■ **Assignment**: Find the line in the entries below that contains "situation humanitaire à". Repeat it exactly, and every line after it through the line that contains "des Nations unies, alertent".
····················
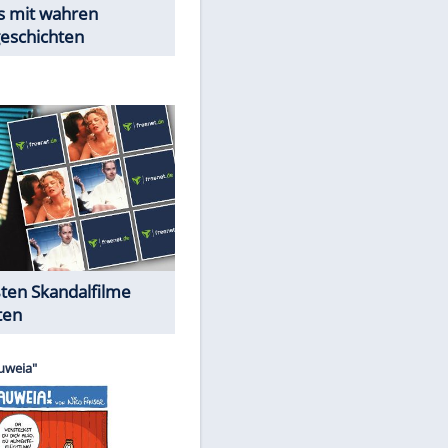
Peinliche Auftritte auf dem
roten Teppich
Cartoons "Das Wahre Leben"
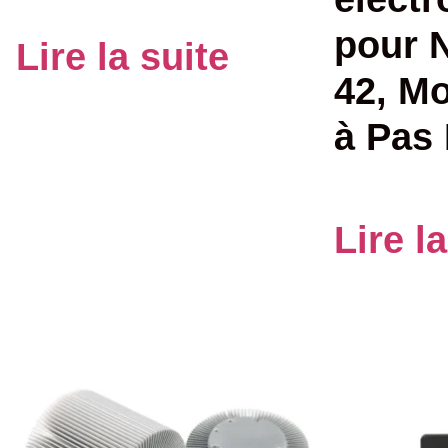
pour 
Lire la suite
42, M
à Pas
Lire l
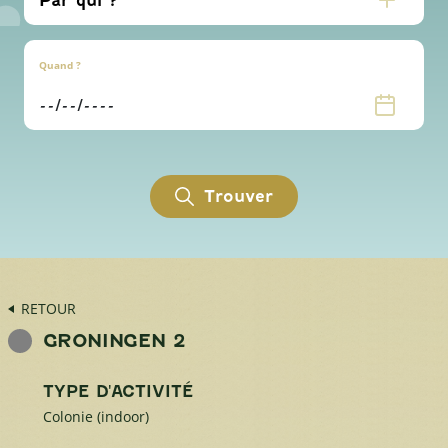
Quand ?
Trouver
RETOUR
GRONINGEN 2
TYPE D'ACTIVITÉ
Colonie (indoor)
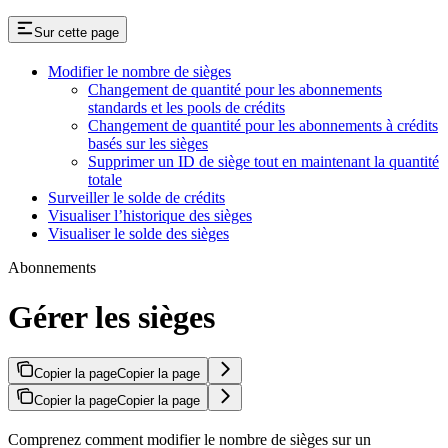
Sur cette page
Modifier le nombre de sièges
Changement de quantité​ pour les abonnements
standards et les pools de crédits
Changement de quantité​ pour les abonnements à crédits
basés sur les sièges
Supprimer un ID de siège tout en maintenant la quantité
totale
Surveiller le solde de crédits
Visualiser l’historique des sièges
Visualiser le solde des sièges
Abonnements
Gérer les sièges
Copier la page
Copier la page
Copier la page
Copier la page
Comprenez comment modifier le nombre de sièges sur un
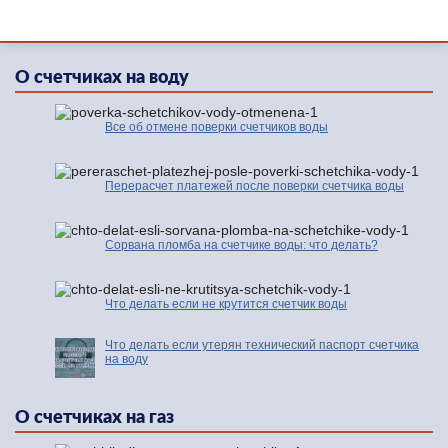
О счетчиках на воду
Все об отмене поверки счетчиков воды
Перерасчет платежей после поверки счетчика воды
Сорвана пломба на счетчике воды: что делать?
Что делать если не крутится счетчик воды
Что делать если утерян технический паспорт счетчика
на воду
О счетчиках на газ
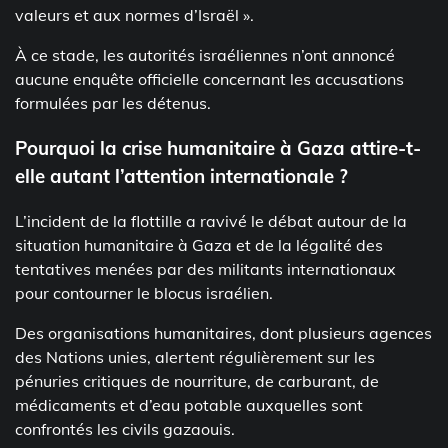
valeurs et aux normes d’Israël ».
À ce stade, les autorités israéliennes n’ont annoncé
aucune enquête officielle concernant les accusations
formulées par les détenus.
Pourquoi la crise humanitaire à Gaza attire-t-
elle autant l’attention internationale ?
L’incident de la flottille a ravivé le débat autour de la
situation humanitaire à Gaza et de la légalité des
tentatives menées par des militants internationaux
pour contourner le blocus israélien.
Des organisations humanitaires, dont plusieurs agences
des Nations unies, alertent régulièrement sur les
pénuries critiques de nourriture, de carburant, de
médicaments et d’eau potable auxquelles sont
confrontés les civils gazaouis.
····················
■ **Written response**:
situation humanitaire à Gaza et de la légalité des
tentatives menées par des militants internationaux
pour contourner le blocus israélien.
Des organisations humanitaires, dont plusieurs agences
des Nations unies, alertent régulièrement sur les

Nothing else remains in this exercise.